_How to complete this task_
Repeat the records below word for word and omit each image.

____________________

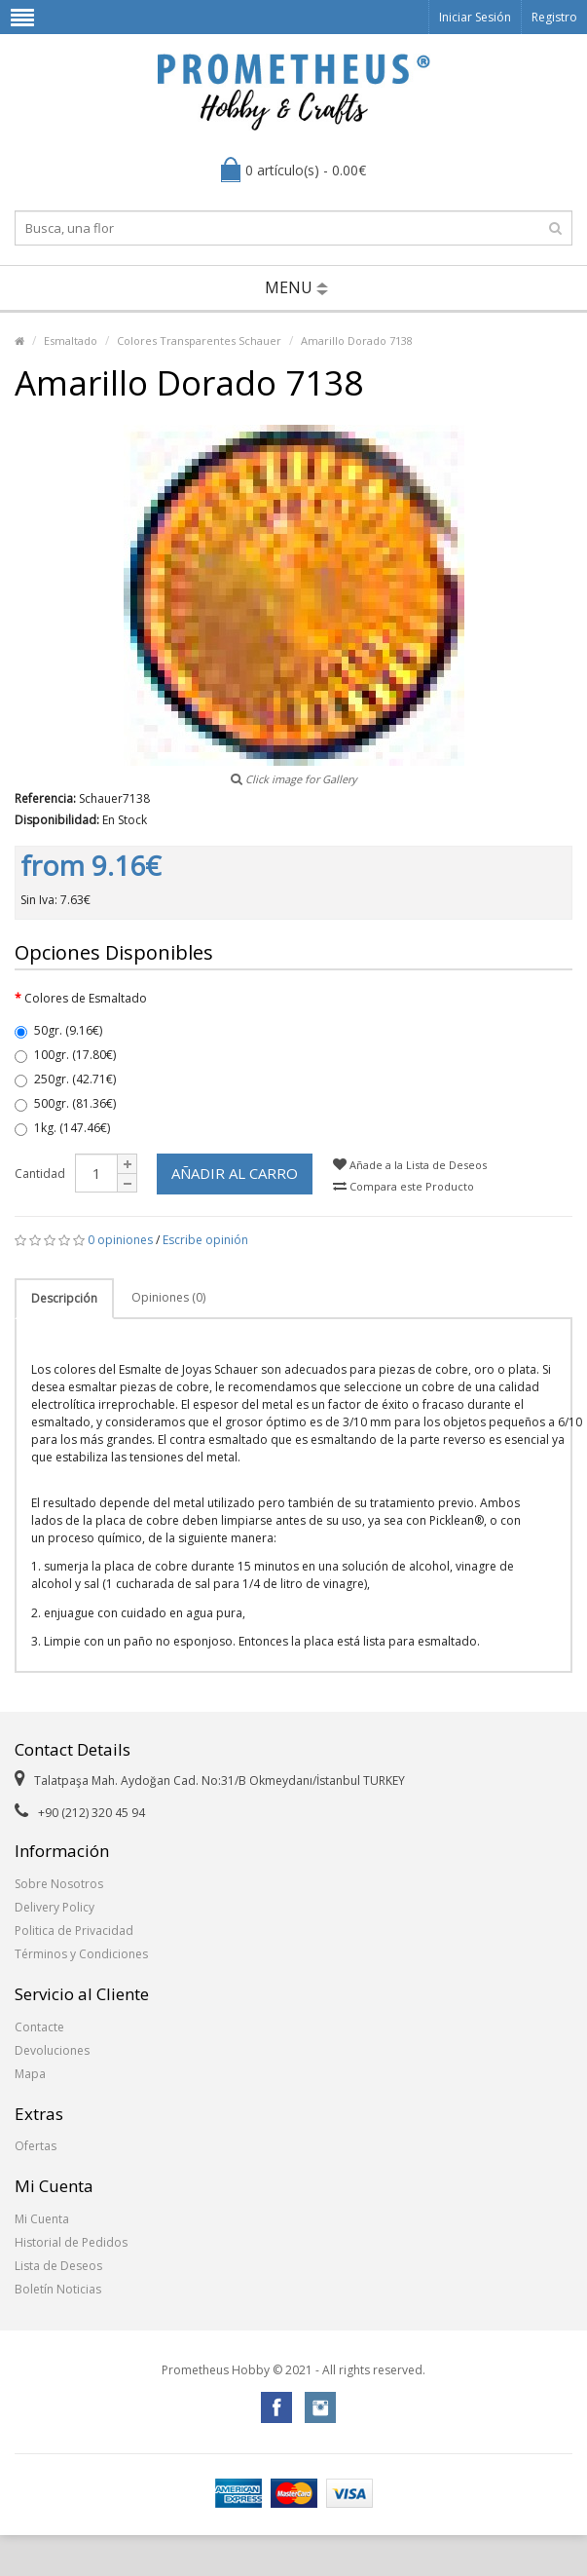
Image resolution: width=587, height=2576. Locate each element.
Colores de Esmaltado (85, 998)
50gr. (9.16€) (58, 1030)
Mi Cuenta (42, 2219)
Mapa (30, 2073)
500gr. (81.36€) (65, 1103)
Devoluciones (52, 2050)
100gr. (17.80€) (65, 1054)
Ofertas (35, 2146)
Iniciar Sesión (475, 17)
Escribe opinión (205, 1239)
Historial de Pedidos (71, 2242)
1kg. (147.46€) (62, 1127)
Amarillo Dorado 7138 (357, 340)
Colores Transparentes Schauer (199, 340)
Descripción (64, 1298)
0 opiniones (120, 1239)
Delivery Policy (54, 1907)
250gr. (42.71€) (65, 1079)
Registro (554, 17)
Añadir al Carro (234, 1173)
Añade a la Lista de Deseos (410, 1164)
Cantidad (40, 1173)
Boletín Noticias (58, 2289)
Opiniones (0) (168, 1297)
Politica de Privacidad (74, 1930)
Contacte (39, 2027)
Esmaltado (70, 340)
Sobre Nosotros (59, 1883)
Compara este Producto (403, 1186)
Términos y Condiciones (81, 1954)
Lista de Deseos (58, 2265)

____________________

_Task solution_
Image resolution: width=587, height=2576. Locate each element.
Colores de Esmaltado (85, 998)
50gr. (9.16€) (58, 1030)
Mi Cuenta (42, 2219)
Mapa (30, 2073)
500gr. (81.36€) (65, 1103)
Devoluciones (52, 2050)
100gr. (17.80€) (65, 1054)
Ofertas (35, 2146)
Iniciar Sesión (475, 17)
Escribe opinión (205, 1239)
Historial de Pedidos (71, 2242)
1kg. (147.46€) (62, 1127)
Amarillo Dorado 7138 (357, 340)
Colores Transparentes Schauer (199, 340)
Descripción (64, 1298)
0 opiniones (120, 1239)
Delivery Policy (54, 1907)
250gr. (42.71€) (65, 1079)
Registro (554, 17)
Añadir al Carro (234, 1173)
Añade a la Lista de Deseos (410, 1164)
Cantidad (40, 1173)
Boletín Noticias (58, 2289)
Opiniones (0) (168, 1297)
Politica de Privacidad (74, 1930)
Contacte (39, 2027)
Esmaltado (70, 340)
Sobre Nosotros (59, 1883)
Compara este Producto (403, 1186)
Términos y Condiciones (81, 1954)
Lista de Deseos (58, 2265)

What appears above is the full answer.